Triggers of olfactory memories sourced from Sara’s native Syria, the protagonists of her latest body of work awaken thoughts of things and places she associates with the realm of the familiar, yet also perceives as foreign.

Using a Scanning Electron Microscope, Sara captures the cellular structure of each sample, magnifies it, and reveals its complexity through imagery mounted on wood and plexiglass. The large-scale renditions include deliberate glitches such as formal distortions, light leaks or reticle cross-lines—interferences that further abstract the works and hint at the imperfection of memory and thus of human nature.

Titled 'Forms', the sculptural works exist in a variation of more or less organic shapes that imitate topographies Sara randomly encounters during her scanning journey.
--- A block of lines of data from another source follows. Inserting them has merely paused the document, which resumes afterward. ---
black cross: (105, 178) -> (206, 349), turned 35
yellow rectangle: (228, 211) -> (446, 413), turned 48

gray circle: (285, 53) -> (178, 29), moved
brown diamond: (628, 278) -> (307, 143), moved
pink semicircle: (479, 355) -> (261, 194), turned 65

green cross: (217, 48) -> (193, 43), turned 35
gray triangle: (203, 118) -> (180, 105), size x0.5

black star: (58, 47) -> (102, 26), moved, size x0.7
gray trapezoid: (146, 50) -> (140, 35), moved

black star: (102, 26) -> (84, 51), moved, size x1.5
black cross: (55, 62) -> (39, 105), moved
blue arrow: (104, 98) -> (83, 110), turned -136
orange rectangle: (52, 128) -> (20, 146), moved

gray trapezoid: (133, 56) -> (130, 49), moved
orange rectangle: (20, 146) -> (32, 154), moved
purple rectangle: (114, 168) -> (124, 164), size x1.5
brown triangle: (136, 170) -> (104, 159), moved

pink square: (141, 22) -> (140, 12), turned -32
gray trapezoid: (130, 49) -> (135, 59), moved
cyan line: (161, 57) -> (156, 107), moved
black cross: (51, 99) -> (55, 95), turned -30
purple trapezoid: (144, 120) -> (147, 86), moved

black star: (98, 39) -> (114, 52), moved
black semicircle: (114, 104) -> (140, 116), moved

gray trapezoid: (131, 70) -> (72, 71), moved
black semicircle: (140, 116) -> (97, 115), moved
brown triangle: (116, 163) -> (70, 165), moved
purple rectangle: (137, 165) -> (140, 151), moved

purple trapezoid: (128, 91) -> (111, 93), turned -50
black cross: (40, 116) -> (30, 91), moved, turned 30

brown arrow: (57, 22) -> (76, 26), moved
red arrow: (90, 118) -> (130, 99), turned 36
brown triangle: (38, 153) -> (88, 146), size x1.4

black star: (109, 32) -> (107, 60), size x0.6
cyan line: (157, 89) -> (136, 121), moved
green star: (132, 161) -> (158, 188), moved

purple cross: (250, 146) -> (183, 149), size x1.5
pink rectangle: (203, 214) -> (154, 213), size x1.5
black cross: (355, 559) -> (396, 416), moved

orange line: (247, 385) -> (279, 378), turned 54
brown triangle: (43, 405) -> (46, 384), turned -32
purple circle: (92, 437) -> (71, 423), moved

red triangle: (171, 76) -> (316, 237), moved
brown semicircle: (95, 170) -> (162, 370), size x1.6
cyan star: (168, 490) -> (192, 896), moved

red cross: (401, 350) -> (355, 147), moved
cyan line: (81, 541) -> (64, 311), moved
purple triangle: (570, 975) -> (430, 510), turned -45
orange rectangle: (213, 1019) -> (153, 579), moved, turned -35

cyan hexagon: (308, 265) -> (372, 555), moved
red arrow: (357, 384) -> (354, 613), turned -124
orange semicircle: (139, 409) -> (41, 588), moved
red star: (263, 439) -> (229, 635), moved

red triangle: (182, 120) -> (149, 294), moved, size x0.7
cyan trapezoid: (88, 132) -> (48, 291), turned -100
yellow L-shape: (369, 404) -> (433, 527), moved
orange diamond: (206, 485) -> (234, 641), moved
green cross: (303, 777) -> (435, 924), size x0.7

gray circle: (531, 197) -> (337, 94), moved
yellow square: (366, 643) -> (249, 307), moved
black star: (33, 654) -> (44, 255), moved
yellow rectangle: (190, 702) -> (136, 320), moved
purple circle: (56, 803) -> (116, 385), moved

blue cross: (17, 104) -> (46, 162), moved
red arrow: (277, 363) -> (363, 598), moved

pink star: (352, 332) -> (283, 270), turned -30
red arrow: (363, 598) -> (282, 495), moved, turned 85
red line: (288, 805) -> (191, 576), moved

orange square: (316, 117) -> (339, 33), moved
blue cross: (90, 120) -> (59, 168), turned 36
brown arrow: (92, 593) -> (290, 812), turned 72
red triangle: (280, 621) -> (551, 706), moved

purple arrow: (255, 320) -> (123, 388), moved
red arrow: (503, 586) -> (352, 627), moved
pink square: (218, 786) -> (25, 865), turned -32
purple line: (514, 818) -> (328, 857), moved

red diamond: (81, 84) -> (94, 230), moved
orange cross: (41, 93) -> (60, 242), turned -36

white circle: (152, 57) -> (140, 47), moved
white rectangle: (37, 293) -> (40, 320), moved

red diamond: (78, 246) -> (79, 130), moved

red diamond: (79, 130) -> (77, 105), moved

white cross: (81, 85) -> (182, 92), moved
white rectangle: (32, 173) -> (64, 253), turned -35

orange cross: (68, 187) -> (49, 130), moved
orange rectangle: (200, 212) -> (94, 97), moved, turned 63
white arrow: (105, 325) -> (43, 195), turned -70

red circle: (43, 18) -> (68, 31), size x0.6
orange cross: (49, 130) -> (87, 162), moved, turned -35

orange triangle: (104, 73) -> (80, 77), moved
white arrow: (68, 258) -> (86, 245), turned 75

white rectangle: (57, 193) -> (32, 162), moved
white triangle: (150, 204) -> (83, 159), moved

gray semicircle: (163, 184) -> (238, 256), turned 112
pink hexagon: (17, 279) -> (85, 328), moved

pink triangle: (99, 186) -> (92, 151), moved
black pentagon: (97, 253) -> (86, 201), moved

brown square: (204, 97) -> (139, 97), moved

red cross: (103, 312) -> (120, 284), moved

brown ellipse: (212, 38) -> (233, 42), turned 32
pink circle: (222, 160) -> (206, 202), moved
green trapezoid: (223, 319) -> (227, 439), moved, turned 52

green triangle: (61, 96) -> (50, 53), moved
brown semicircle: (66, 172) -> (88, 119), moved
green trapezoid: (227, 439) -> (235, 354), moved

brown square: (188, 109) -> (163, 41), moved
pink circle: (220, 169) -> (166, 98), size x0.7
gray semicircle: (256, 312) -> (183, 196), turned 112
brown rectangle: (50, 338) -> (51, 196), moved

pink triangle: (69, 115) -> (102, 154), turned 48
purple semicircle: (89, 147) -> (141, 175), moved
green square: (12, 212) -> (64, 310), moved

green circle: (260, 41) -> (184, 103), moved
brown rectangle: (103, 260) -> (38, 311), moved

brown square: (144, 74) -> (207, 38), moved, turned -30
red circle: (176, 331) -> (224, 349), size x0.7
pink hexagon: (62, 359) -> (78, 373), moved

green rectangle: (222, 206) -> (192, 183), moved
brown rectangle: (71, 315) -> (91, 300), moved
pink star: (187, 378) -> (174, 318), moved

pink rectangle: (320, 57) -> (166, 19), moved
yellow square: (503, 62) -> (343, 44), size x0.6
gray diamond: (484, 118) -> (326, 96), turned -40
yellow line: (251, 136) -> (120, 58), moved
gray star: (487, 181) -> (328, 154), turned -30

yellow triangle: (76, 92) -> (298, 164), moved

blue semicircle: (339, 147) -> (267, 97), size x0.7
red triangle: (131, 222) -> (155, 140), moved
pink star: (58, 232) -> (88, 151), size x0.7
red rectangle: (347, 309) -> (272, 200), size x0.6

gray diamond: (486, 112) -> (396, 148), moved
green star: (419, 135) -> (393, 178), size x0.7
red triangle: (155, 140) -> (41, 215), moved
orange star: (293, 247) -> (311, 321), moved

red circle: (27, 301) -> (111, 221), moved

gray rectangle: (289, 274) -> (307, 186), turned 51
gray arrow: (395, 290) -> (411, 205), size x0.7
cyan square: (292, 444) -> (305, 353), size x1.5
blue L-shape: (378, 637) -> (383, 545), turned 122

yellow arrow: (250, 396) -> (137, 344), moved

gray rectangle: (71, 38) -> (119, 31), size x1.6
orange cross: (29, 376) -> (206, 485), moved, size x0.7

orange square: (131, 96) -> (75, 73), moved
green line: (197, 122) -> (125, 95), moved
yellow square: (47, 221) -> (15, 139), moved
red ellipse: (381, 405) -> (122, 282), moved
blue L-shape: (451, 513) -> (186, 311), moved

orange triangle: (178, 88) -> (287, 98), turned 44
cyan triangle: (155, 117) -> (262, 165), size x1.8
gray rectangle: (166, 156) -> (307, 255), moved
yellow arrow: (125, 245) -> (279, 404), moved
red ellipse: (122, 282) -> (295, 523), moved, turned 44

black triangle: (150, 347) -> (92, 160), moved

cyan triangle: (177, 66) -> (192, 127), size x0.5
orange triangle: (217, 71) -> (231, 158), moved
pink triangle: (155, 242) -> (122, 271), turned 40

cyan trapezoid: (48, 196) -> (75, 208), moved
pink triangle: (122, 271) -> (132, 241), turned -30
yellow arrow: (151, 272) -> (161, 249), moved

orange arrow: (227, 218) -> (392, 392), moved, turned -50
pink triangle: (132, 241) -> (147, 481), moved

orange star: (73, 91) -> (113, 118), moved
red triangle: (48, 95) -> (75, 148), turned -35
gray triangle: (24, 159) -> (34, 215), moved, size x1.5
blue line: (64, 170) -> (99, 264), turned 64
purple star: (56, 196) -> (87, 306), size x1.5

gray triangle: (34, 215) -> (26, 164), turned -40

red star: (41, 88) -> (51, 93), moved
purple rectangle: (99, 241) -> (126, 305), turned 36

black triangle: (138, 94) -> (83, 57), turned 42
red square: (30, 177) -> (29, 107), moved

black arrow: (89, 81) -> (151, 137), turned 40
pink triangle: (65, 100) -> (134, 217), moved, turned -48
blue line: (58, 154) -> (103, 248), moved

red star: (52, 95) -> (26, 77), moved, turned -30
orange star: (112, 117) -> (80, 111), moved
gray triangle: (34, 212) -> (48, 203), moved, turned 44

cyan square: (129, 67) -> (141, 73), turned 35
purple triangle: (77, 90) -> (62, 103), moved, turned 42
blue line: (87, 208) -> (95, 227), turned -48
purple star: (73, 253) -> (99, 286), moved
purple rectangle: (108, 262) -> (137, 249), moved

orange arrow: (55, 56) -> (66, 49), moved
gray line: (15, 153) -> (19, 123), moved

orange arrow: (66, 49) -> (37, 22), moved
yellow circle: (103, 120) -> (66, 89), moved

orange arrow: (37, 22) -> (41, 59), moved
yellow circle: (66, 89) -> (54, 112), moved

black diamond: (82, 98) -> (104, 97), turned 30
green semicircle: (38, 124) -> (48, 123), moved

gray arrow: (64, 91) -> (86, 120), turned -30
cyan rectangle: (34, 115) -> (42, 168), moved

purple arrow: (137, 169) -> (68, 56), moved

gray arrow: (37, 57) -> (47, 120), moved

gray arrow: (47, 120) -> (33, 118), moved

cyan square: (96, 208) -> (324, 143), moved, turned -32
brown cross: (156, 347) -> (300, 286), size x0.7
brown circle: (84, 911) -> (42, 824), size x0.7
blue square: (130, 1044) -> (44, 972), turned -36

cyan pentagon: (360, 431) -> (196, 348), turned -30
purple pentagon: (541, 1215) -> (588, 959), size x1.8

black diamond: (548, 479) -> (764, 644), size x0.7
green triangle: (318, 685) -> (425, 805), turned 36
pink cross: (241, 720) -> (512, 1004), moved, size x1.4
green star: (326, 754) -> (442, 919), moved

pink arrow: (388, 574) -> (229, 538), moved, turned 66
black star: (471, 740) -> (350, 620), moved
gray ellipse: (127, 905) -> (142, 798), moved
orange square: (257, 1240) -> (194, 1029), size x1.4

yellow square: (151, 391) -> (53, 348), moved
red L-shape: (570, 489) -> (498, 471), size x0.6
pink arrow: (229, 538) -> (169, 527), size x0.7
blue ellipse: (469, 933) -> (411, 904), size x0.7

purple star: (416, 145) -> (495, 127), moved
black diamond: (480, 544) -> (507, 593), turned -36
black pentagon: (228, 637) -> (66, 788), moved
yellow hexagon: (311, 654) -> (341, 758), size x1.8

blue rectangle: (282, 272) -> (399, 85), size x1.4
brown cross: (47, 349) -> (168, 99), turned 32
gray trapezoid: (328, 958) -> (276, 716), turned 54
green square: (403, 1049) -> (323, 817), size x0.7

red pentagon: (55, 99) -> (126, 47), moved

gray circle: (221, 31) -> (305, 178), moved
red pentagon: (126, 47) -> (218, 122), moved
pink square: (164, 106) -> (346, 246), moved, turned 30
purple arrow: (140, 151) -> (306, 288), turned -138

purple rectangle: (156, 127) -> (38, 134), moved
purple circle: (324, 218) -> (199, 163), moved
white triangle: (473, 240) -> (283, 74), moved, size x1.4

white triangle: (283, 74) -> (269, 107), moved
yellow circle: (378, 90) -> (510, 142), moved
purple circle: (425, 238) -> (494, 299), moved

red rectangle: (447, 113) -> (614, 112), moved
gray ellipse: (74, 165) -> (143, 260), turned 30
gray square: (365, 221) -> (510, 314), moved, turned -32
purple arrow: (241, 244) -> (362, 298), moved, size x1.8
The process is illustrated by a short film that places the viewer’s eyes in front of the microscope as its lens explores the relief of all three samples morphed into one. Ensues the uneasy realization that coming closer is here synonymous with grasping less.

Conversely, one of the elements magnified in the 'Forms' series, the Aleppo soap, morphs from micro to macro, as soap brick structures are erected on the gallery’s floor. In part broken, cut and fragmented, the towers’ intentional defaults imitate glitches witnessed on Sara’s photographs. Their carefully orchestrated arrangement, on the other hand, performs a cellular analogy to the building blocks of life and further intimates the vastness of the microscopic universe extant within us.